Task description: Starting with the line that holds "Segment small bowel. Return masks as SVG." and stopping after the line that holds "Mask duodenum. (SVG masks)", repeat the lines below word for word, without the pictures.

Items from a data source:
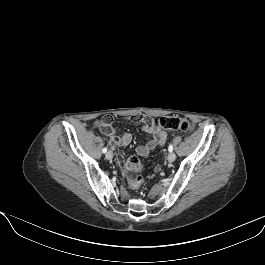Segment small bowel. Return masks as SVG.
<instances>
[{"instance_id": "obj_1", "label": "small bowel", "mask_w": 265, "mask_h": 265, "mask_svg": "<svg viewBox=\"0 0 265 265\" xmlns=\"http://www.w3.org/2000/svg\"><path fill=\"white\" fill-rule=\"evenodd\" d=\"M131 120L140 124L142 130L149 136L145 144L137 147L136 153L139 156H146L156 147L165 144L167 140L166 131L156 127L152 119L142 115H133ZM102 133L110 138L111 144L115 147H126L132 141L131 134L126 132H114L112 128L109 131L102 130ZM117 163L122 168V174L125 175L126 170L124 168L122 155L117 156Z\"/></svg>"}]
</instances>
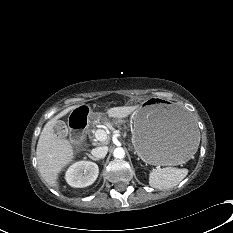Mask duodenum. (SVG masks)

...

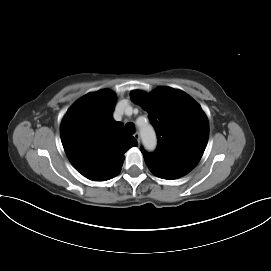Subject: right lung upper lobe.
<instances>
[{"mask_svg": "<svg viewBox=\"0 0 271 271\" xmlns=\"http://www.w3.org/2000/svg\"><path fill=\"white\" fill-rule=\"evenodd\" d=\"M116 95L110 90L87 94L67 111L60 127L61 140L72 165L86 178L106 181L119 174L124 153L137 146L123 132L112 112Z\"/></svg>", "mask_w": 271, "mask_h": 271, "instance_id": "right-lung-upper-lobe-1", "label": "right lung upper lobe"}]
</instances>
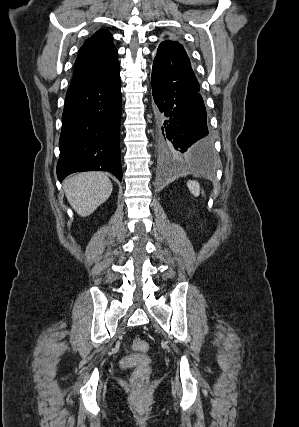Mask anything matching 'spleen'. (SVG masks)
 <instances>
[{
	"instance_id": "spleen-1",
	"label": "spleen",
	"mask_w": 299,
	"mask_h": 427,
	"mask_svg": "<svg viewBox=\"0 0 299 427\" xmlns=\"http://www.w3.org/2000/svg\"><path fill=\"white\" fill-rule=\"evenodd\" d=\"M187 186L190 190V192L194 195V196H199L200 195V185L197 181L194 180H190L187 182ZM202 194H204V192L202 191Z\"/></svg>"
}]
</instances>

* * *

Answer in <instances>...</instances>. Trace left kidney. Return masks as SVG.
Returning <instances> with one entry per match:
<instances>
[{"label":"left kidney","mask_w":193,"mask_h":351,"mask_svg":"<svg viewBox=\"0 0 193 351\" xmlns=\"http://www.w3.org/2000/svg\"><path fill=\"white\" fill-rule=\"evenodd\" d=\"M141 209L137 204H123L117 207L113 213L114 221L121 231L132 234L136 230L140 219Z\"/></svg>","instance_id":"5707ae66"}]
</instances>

Response:
Segment small bowel. Return masks as SVG.
<instances>
[{"instance_id": "obj_1", "label": "small bowel", "mask_w": 265, "mask_h": 265, "mask_svg": "<svg viewBox=\"0 0 265 265\" xmlns=\"http://www.w3.org/2000/svg\"><path fill=\"white\" fill-rule=\"evenodd\" d=\"M131 120L140 124L142 130L149 136L145 144L137 147L136 153L139 156H146L156 147L165 144L167 140L166 131L156 127L152 119L142 115H133ZM102 133L110 138L111 144L115 147H126L132 141L131 134L126 132H114L112 128L109 131L102 130ZM117 163L122 168V174L125 175L126 170L124 168L122 155L117 156Z\"/></svg>"}]
</instances>
Mask duodenum. (SVG masks)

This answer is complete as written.